• [Work request]:
What needs transcribing is the line with "Golden Metal" and every line after it to the end of the records, exactly and alone, with no pictures.

BEGIN Records to process

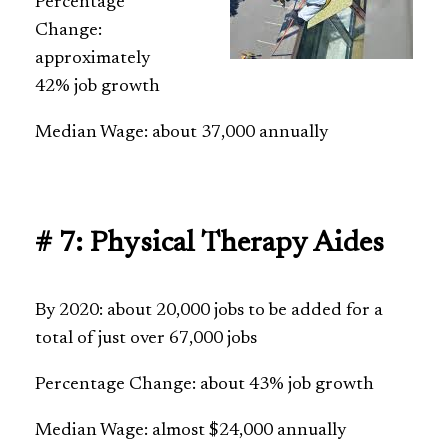
Percentage
Change:
approximately
42% job growth
Median Wage: about 37,000 annually
# 7: Physical Therapy Aides
By 2020: about 20,000 jobs to be added for a
total of just over 67,000 jobs
Percentage Change: about 43% job growth
Median Wage: almost $24,000 annually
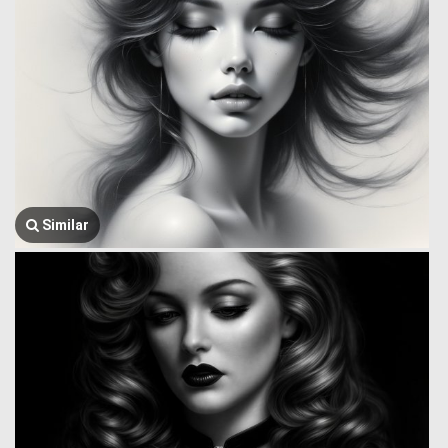
Similar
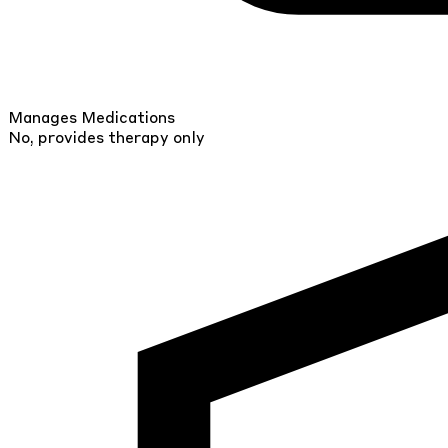
Manages Medications
No, provides therapy only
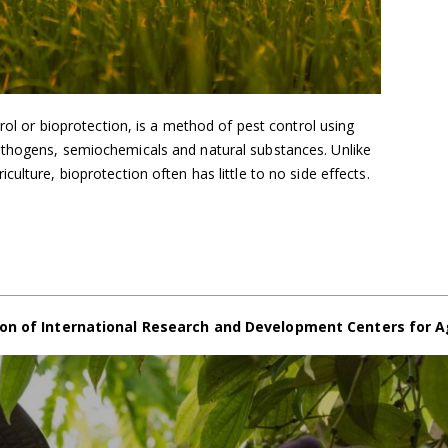
trol or bioprotection, is a method of pest control using
athogens, semiochemicals and natural substances. Unlike
ulture, bioprotection often has little to no side effects.
on of International Research and Development Centers for A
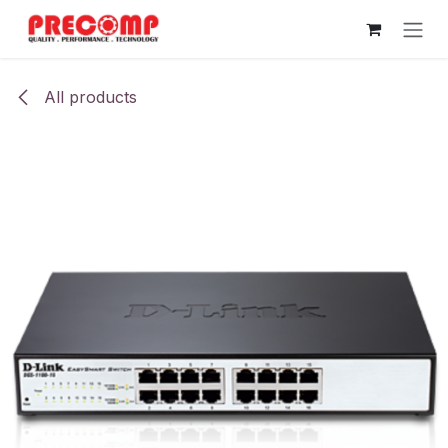
Skip to Content
All products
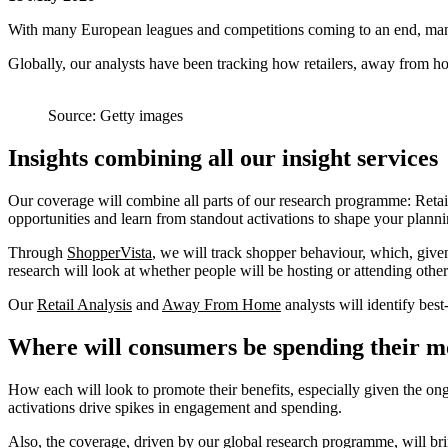
With many European leagues and competitions coming to an end, many f
Globally, our analysts have been tracking how retailers, away from ho
Source: Getty images
Insights combining all our insight services
Our coverage will combine all parts of our research programme: Reta
opportunities and learn from standout activations to shape your plann
Through
ShopperVista
, we will track shopper behaviour, which, given
research will look at whether people will be hosting or attending other
Our
Retail Analysis
and
Away From Home
analysts will identify bes
Where will consumers be spending their 
How each will look to promote their benefits, especially given the on
activations drive spikes in engagement and spending.
Also, the coverage, driven by our global research programme, will brin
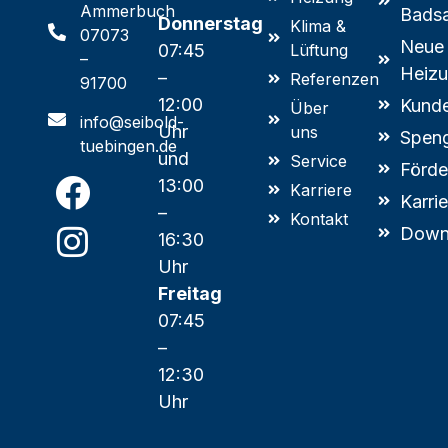
Ammerbuch
Badsa
Donnerstag
Klima &
07073
Neue
07:45
Lüftung
–
Heizu
–
Referenzen
91700
12:00
Kunde
Über
info@seibold-
Uhr
uns
Speng
tuebingen.de
und
Service
Förde
13:00
Karriere
Karri
–
Kontakt
Down
16:30
Uhr
Freitag
07:45
–
12:30
Uhr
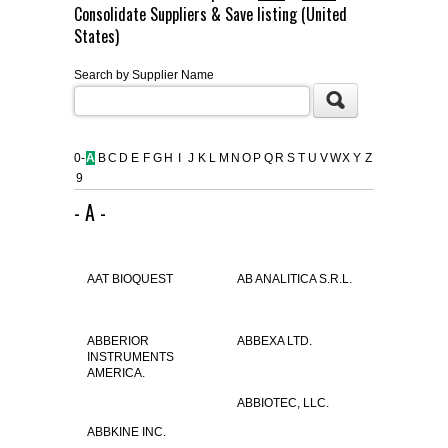
Consolidate Suppliers & Save listing (United
FLAER
States)
Search by Supplier Name
SUPPLIERS
PROMOTIONS
LIST ALL SUPPLIERS
0-
A
B
C
D
E
F
G
H
I
J
K
L
M
N
O
P
Q
R
S
T
U
V
W
X
Y
Z
9
CONTACT US
- A -
REQUEST A QUOTE
AAT BIOQUEST
AB ANALITICA S.R.L.
ABBERIOR
ABBEXA LTD.
INSTRUMENTS
AMERICA.
ABBIOTEC, LLC.
ABBKINE INC.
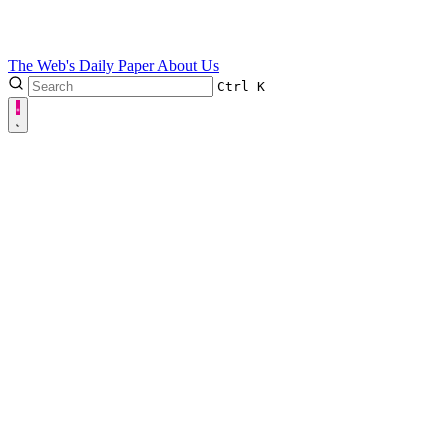
The Web's Daily Paper
About Us
Ctrl
K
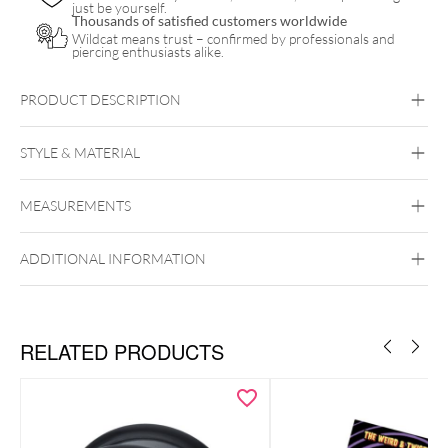
just be yourself.
Thousands of satisfied customers worldwide
Wildcat means trust – confirmed by professionals and
piercing enthusiasts alike.
PRODUCT DESCRIPTION
STYLE & MATERIAL
Nightwish
MEASUREMENTS
Nightwish
Surgical Steel 316L
ADDITIONAL INFORMATION
Black Metal
Golden Metal
RELATED PRODUCTS
Creole diameter: 14.0 mm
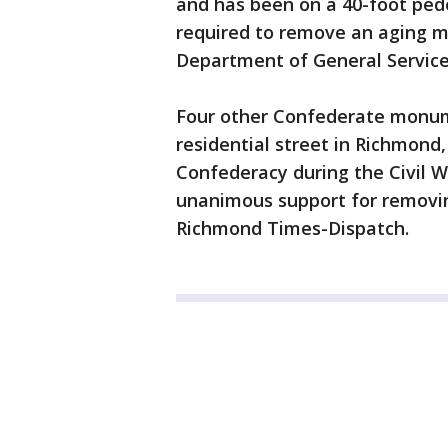
and has been on a 40-foot pede
required to remove an aging mo
Department of General Service
Four other Confederate monu
residential street in Richmond,
Confederacy during the Civil W
unanimous support for removin
Richmond Times-Dispatch.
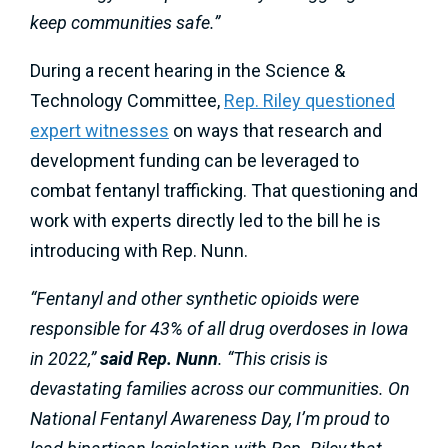
keep communities safe.”
During a recent hearing in the Science &
Technology Committee,
Rep. Riley questioned
expert witnesses
on ways that research and
development funding can be leveraged to
combat fentanyl trafficking. That questioning and
work with experts directly led to the bill he is
introducing with Rep. Nunn.
“Fentanyl and other synthetic opioids were
responsible for 43% of all drug overdoses in Iowa
in 2022,”
said Rep. Nunn
. “This crisis is
devastating families across our communities. On
National Fentanyl Awareness Day, I’m proud to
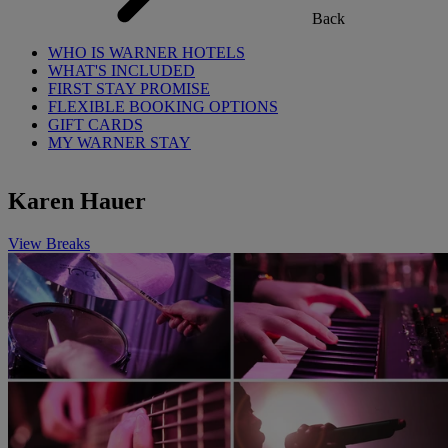
Back
WHO IS WARNER HOTELS
WHAT'S INCLUDED
FIRST STAY PROMISE
FLEXIBLE BOOKING OPTIONS
GIFT CARDS
MY WARNER STAY
Karen Hauer
View Breaks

END Records to process

• [Response]:
Golden Metal
RELATED PRODUCTS
Creole diameter: 14.0 mm
and has been on a 40-foot pede
required to remove an aging mo
Department of General Service
Four other Confederate monu
residential street in Richmond,
Confederacy during the Civil W
unanimous support for removin
Richmond Times-Dispatch.
keep communities safe.”
During a recent hearing in the Science &
Technology Committee,
Rep. Riley questioned
expert witnesses
on ways that research and
development funding can be leveraged to
combat fentanyl trafficking. That questioning and
work with experts directly led to the bill he is
introducing with Rep. Nunn.
“Fentanyl and other synthetic opioids were
responsible for 43% of all drug overdoses in Iowa
in 2022,”
said Rep. Nunn
. “This crisis is
devastating families across our communities. On
National Fentanyl Awareness Day, I’m proud to
Back
WHO IS WARNER HOTELS
WHAT'S INCLUDED
FIRST STAY PROMISE
FLEXIBLE BOOKING OPTIONS
GIFT CARDS
MY WARNER STAY
Karen Hauer
View Breaks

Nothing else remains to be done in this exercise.